The second kind of browning, called the Maillard reactions (named for the chemist who first described them), is a series of complex reactions that produce essentially the same sweet brown compounds that you get in caramel, plus many others. Everything from toast to fried chicken and roast beef gets this rich-tasting brown coating from the complex reactions that occur when proteins and certain sugars are heated.

These Maillard reactions differ from simple caramelization (though the two types of browning can take place at the same time) in that they require several ingredients, not just table sugar. Although accelerated by heat, they can occur at low temperatures—even as low as room temperature. Four conditions are necessary for this browning:

  • a nonacidic environment (conditions below pH-7—a measure of acidity—are acidic.

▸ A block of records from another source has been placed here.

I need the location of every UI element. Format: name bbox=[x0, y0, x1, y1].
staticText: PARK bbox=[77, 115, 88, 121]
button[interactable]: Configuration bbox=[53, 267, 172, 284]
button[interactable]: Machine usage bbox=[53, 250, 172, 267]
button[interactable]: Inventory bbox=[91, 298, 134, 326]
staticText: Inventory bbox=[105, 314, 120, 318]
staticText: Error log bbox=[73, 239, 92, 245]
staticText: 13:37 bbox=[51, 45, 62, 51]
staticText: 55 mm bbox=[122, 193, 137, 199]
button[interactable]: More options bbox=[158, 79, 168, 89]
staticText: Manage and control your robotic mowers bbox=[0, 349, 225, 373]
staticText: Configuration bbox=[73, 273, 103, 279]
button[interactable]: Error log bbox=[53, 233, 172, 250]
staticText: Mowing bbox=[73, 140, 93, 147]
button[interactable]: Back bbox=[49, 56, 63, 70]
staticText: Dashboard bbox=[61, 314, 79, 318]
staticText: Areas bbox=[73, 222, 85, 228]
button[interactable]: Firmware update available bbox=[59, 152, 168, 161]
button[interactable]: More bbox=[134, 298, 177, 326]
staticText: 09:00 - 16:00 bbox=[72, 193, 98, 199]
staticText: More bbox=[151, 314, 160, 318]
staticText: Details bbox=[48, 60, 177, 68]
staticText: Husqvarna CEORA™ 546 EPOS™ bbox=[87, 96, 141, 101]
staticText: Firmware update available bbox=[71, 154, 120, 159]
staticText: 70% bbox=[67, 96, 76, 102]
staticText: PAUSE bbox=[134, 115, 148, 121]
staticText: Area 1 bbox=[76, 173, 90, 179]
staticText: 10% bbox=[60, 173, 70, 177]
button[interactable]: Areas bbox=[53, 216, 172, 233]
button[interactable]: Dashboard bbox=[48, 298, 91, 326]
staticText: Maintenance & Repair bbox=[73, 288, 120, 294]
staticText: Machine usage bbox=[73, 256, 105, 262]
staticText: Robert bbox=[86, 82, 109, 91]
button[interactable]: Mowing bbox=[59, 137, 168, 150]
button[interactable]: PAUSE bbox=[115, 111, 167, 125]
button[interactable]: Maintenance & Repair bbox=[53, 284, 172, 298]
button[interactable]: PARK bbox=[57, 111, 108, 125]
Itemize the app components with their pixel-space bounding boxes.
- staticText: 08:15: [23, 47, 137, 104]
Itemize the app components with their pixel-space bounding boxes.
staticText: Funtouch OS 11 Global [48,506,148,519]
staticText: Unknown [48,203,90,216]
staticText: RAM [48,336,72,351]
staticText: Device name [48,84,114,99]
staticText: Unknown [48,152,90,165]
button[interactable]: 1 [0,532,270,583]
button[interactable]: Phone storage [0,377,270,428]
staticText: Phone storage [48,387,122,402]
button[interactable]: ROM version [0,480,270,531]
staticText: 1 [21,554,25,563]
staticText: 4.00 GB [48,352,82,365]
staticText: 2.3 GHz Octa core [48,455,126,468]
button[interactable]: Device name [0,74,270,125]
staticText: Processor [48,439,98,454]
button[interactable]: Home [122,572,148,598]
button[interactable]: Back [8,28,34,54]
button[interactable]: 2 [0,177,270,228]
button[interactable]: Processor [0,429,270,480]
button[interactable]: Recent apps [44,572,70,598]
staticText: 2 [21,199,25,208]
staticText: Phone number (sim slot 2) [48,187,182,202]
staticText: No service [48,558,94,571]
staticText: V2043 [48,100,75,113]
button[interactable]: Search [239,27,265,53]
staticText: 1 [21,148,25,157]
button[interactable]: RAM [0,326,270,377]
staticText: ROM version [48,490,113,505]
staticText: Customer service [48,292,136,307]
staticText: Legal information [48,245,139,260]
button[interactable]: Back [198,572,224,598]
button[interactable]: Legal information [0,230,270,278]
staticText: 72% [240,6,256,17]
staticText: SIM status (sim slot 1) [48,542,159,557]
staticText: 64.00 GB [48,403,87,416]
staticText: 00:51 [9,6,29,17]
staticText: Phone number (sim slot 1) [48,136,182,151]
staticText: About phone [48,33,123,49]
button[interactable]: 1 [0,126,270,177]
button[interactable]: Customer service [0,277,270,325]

Ideal conditions for browning are pH-7.8 to pH-9.2);
  • the presence of proteins;
  • the presence of certain types of sugar (called reducing sugars, of which corn syrup is the most familiar example); and
  • a low to medium moisture level (foods won’t brown if they are very wet). As long as the acidity and moisture are low, the more protein and the more reducing sugars present, the browner the food will get.

Sometimes you need to make your food browner, for example, when cookies are actually fully cooked but they still look a little too blond and bland. In other cases, browning may occur too quickly, for example with battered onion rings: the batter may be dark brown but the onions inside are still raw and sharp-tasting.

You can boost or tone down the Maillard reactions by manipulating acid, proteins, and sugar. I’ve suggested ways to do this in the charts at left.

What to do for more browning

  • For roasted poultry , make a basting liquid of a little corn syrup (which contains glucose, a reducing sugar), butter (which has both proteins and sugars from the milk), and consommé (the stock and the gelatin in consommé both add protein).
  • For roasted meats, near the end of cooking time, raise the temperature of the oven to get fast browning. By then, lots of the juices (which contain sugars and proteins) have evaporated on the surface of the meat so it will brown well.
  • For cookies, add a little more baking soda (to reduce the acidity) than you need for leavening, which is about 1/4-teaspoon per cup of flour. The cookies won’t puff more, but they’ll get darker faster.
  • For cookies and other baked goods, use a higher protein flour (unbleached instead of bleached, all-purpose instead of cake flour, or bread flour instead of all-purpose). Alternatively, substitute corn syrup (glucose) or an egg yolk or milk (protein) for part of the liquid in the recipe.

To reduce or delay browning

  • For pie crusts that must bake a long time, like in a pecan pie, use a lowprotein flour (cake flour or bleached all-purpose), eliminate sugar in the crust, and maybe add a teaspoon of vinegar or lemon juice.
  • For deep-fried foods, eliminate sugar in the batter and use a lowprotein flour or cornstarch for the batter or for dusting. In doughs that require high-protein flour, like a beignet, add a little lemon juice or vinegar to the batter to make it more acidic.
  • For roasting or grilling, brush only with oil to slow browning.
  • For cookies, use cake flour or acidic ingredients like vinegar, lemon juice, or cream of tartar.